I have a plaintext to be decrypted as follows:
$m = 2^{953} \bmod 1147$.
However, when I type $2^{953}$ in the calculator it gives me a math error!
So, how can I solve this equation? Even though, I couldn't find an answer for this on the Internet.

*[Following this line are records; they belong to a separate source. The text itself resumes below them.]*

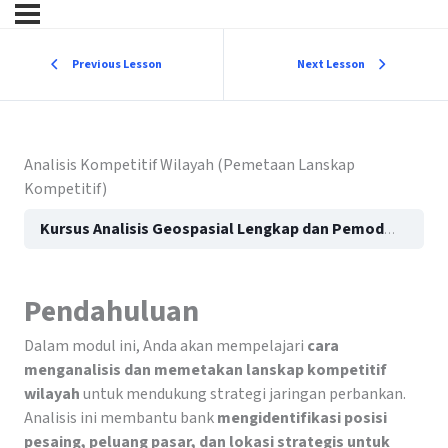
Previous Lesson
Next Lesson
Analisis Kompetitif Wilayah (Pemetaan Lanskap
Kompetitif)
Kursus Analisis Geospasial Lengkap dan Pemodelan Prediktif untuk Strategi Jaringan Perbankan
Pendahuluan
Dalam modul ini, Anda akan mempelajari
cara
menganalisis dan memetakan lanskap kompetitif
wilayah
untuk mendukung strategi jaringan perbankan.
Analisis ini membantu bank
mengidentifikasi posisi
pesaing, peluang pasar, dan lokasi strategis untuk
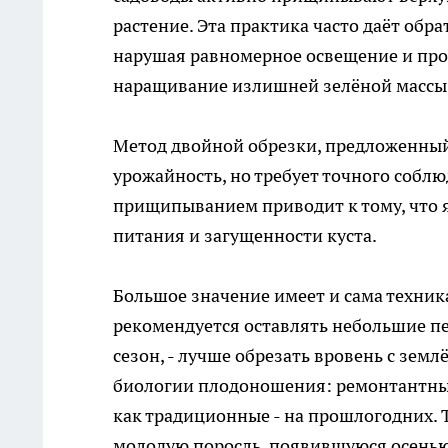
растение. Эта практика часто даёт обр
нарушая равномерное освещение и пров
наращивание излишней зелёной массы,
Метод двойной обрезки, предложенный
урожайность, но требует точного собл
прищипыванием приводит к тому, что 
питания и загущенности куста.
Большое значение имеет и сама техник
рекомендуется оставлять небольшие пен
сезон, - лучше обрезать вровень с зем
биологии плодоношения: ремонтантные 
как традиционные - на прошлогодних. 
молодую поросль, появившуюся осенью,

The answer should be $721$.
One very fast way for a computer to do this is to use Fast Modular Exponentiation (FME). Python has a built-in function named "pow" to do this (thanks to kelalaka for this!), where
solves the problem $A^B \mod C$. You can also find websites which do FME like https://www.dcode.fr/modular-exponentiation for example. Both my code and that website's code were able to find the answer just a second or two. The math behind FME is based on the nice property of Modular Arithmetic that $$xy \text{ mod } z = (x \text{ mod } z)(y \text{ mod }z).$$ Specifically, the way that my code works is that it splits 953 into the sum of powers of 2, i.e. $$953 = 2^9 + 2^8 + 2^7 + 2^5 + 2^4 + 2^3 + 2^0,$$ so then $$ 2^{953} = 2^{2^9 + 2^8 + 2^7 + 2^5 + 2^4 + 2^3 + 2^0} $$ which is $$ 2^{953} = 2^{2^0} \cdot 2^{2^3} \cdot 2^{2^4} \cdot 2^{2^5} \cdot 2^{2^7} \cdot 2^{2^8} \cdot 2^{2^9}. $$ For a human this doesn't look easy but for a computer it is efficient since $(a^{2^b})^2) = a^{2^{b+1}}$, so the computer can just remember the last thing it computed and just square it. Hope this helps!